17. House on the railway: The railway between Arnhem and Zutphen was used intensively by the Germans for the transport of men and equipment. The railway was bombed at least five times, breaking the windows of the house at Hazenberg number 2. The family was evacuated to Gravenstraat.

4. Groot Engelenburg: execution of resistance fighters: The biggest war drama in Brummen is the execution of eight resistance fighters by the infamous Jagd-Kommando Pieters. On April 6, 1945, this Kommando settled in Brummen to combat the ‘hotbed of resistance’. Arrests were made with a heavy hand and suspects were interrogated in a brutal manner. There was drinking, threats and torture. The Canadians approached and SS leaders decided that the most tortured should not survive. Their testimonies would be too incriminating. The eight people were shot dead on the deck of the Groot Engelenburg pond.

5. Groot Engelenburg: Bald haircut: Shortly after the war, the so-called ‘kraut girls’ were cut bald throughout the country. Eight women were arrested in Brummen. The haircut was done by an evacuee from Arnhem, Brummen hairdressers refused.

13. House ‘t Hammeler: Resistance fighter Lout Baron Van der Feltz carried out resistance work from his house ‘t Hammeler. He prepared the daring action Pegasus-1. On the night of October 22 to 23, 1944, more than 150 English pilots, including Major Hibbert, were taken across the Lower Rhine to liberated territory.

9. Town hall: Robbery of the distribution office safe: In the middle of the night in May 1944, the Brummen Underground raided the distribution office safe. The outside was large, more than 23,000 ration coupons. A big blow for the Germans. The perpetrators were not identified, the suspects did not budge.

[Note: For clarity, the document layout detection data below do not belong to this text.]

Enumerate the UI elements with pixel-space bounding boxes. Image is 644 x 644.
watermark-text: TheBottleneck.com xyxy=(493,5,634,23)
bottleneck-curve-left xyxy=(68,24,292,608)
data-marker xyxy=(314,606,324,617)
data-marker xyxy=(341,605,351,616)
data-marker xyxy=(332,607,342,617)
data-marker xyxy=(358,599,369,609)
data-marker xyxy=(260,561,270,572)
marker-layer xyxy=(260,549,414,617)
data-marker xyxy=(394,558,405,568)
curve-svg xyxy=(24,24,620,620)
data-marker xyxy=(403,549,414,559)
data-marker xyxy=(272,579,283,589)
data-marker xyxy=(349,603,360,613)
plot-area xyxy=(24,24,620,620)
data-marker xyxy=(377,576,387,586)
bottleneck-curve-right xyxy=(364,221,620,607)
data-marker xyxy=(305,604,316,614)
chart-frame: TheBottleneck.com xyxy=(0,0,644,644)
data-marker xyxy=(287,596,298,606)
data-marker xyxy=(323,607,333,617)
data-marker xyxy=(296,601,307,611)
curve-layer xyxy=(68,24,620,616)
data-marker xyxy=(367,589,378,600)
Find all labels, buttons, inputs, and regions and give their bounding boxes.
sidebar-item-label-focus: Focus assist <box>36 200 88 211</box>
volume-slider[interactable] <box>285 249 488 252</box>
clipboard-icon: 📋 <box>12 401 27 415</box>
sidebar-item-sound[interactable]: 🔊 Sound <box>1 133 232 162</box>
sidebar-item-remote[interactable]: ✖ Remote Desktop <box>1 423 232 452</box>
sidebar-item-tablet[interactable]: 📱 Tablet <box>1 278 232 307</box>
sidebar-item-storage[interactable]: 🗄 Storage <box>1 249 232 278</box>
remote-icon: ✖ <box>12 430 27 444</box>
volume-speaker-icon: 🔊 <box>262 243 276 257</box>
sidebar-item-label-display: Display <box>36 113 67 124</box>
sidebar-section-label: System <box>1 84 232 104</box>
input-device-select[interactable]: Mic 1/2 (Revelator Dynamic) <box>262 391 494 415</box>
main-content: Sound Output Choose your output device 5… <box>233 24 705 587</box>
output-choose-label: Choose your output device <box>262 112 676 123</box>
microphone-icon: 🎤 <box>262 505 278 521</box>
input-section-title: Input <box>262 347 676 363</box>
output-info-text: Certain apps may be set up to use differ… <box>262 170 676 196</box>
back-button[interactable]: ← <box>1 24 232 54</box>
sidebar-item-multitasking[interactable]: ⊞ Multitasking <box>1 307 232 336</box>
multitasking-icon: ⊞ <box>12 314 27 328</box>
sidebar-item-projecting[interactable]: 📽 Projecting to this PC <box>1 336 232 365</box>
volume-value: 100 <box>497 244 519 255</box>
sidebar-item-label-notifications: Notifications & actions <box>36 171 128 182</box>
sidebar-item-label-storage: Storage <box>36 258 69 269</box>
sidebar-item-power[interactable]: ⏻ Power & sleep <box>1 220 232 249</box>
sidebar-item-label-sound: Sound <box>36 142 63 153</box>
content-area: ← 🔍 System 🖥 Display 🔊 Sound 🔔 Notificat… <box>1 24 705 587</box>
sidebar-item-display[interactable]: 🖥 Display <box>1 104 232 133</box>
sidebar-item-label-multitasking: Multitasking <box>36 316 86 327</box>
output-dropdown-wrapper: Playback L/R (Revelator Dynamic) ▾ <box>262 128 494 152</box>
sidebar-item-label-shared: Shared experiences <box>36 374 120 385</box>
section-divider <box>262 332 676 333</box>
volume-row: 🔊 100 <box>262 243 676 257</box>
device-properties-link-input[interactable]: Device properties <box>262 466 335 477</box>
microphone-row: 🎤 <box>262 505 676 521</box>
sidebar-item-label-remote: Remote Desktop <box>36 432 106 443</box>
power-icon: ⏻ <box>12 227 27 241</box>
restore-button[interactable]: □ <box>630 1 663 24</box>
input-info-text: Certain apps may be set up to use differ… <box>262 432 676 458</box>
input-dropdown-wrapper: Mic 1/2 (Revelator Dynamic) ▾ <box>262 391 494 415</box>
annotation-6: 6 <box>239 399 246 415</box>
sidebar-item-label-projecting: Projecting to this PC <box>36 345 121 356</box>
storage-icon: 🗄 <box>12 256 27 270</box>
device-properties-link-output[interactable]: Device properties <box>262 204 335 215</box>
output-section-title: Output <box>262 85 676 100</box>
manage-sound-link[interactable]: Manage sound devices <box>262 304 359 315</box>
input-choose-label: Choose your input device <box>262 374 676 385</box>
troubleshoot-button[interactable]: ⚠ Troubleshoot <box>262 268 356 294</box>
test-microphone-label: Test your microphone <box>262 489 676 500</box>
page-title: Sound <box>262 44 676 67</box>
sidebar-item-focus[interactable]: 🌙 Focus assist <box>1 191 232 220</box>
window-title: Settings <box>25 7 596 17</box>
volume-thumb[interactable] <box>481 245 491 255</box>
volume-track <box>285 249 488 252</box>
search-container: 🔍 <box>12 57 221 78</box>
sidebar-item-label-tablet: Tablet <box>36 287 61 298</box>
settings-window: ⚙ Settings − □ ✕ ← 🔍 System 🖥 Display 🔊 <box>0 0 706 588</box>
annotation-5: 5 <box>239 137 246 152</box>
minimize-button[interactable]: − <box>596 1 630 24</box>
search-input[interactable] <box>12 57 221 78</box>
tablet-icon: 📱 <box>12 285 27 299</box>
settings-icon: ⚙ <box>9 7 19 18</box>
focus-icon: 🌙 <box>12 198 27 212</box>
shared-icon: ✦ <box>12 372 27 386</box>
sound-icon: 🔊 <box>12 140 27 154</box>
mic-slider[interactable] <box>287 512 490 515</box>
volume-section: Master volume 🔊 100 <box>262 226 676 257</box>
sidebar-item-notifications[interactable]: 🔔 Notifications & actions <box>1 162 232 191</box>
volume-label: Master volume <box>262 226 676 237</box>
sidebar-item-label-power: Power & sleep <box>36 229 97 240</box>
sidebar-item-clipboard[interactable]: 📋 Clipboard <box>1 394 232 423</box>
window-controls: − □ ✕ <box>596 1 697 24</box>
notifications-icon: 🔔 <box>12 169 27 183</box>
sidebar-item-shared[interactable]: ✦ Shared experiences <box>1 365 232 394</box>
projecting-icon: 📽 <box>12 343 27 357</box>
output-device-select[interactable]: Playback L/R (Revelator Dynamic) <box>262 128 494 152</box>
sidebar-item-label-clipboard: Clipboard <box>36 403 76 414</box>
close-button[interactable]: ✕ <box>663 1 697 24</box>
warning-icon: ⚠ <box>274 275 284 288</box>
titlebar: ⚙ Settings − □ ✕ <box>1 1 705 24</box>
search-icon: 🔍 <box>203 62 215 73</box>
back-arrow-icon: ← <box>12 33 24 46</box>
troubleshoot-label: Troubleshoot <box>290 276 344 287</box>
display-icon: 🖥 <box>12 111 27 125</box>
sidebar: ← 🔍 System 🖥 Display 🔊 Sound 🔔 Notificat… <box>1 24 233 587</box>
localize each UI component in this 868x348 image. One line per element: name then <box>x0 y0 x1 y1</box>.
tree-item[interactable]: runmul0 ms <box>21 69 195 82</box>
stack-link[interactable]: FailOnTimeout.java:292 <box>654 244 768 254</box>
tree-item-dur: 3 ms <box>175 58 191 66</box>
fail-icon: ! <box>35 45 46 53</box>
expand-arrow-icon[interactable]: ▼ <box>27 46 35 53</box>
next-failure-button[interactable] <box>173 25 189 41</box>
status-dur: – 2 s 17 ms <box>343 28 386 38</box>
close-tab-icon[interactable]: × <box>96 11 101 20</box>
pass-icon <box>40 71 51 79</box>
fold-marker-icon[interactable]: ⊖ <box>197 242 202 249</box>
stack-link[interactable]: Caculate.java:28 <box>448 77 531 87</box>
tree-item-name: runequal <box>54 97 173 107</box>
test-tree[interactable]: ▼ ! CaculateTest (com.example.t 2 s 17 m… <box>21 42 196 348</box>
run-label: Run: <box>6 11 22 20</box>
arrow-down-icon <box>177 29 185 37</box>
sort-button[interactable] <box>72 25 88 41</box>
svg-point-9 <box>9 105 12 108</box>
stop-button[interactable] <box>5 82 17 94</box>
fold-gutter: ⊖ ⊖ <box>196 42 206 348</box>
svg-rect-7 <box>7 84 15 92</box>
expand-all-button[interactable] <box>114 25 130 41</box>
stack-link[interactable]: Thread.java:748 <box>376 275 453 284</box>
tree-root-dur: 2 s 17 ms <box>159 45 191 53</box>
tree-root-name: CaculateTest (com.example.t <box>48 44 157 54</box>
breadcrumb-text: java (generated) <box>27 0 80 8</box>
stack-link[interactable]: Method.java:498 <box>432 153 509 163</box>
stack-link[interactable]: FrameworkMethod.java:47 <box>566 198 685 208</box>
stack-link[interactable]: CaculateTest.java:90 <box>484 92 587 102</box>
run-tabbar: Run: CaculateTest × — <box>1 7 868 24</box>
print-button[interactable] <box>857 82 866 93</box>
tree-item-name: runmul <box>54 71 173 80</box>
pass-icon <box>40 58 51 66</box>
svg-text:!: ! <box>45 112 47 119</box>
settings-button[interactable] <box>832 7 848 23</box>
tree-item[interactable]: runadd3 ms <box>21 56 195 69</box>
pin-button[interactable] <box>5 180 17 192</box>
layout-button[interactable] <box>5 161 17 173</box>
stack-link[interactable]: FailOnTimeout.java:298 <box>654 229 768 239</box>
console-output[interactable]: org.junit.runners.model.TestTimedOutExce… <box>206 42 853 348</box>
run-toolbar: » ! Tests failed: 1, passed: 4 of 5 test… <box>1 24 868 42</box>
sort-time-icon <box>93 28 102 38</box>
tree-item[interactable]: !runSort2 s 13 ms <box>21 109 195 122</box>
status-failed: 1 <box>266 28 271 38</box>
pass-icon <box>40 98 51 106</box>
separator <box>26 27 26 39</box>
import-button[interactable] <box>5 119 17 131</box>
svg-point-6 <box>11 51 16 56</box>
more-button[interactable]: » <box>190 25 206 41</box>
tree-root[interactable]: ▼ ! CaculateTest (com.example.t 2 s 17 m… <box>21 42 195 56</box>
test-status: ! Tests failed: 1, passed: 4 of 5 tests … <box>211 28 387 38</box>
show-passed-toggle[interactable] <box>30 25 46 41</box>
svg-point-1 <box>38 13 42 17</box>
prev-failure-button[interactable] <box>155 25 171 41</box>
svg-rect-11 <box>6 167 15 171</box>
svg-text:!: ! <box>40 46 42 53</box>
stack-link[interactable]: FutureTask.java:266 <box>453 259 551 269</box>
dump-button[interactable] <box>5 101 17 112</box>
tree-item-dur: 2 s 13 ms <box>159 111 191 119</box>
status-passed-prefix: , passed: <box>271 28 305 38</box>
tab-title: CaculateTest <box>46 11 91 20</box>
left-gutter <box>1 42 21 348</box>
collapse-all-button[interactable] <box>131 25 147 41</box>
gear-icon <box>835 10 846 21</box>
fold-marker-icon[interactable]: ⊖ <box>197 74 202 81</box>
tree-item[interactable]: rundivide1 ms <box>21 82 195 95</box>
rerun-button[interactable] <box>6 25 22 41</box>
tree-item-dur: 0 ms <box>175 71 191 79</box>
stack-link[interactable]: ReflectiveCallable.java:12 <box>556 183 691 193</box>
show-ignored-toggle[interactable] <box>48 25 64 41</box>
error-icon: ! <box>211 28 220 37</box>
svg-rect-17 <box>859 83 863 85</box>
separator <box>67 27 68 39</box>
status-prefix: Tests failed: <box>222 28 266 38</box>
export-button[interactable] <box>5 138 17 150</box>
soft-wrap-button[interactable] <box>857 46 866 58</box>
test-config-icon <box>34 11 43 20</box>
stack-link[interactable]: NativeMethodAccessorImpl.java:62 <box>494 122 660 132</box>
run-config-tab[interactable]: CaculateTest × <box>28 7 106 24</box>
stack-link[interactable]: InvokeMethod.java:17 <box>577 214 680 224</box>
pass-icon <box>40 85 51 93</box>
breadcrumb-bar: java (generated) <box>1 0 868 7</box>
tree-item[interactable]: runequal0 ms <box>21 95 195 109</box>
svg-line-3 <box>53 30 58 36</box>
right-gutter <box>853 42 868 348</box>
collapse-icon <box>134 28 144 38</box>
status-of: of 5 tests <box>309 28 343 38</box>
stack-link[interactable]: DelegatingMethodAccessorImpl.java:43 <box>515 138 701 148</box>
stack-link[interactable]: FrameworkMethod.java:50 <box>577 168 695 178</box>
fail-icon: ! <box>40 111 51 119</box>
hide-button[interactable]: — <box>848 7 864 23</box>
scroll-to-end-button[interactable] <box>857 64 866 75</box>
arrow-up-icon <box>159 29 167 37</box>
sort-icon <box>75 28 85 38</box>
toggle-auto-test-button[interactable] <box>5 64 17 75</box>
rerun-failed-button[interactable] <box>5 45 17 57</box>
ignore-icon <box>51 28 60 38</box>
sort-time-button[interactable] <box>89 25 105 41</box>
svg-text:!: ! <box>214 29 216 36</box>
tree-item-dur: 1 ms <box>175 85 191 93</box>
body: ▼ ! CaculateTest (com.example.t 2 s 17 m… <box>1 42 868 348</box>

8. Secret location for the Underground: Arnhemsestraat 27 served as an evacuation office but also as a meeting place for the Underground. What did they do? Taking back radios, taking people across the IJssel, delivering notes, listening to Radio-Orange messages and typing them out on very thin paper, sheltering English paratroopers and pilots and funneling them to liberated areas.

16. Jewish drapery shop: Several Jewish families and Jewish people in hiding lived in Brummen. The family from the craft shop went into hiding in 1942 but were betrayed and arrested by the German SD.

2. Todthuis: All men between 14 and 60 years old should be shoveled! To strengthen the IJssel Line, the men from Brummen dug trenches and anti-tank ditches by hand and shovel. They removed trees and hawthorn hedges to create a wide field of fire. Gather every morning at 6am.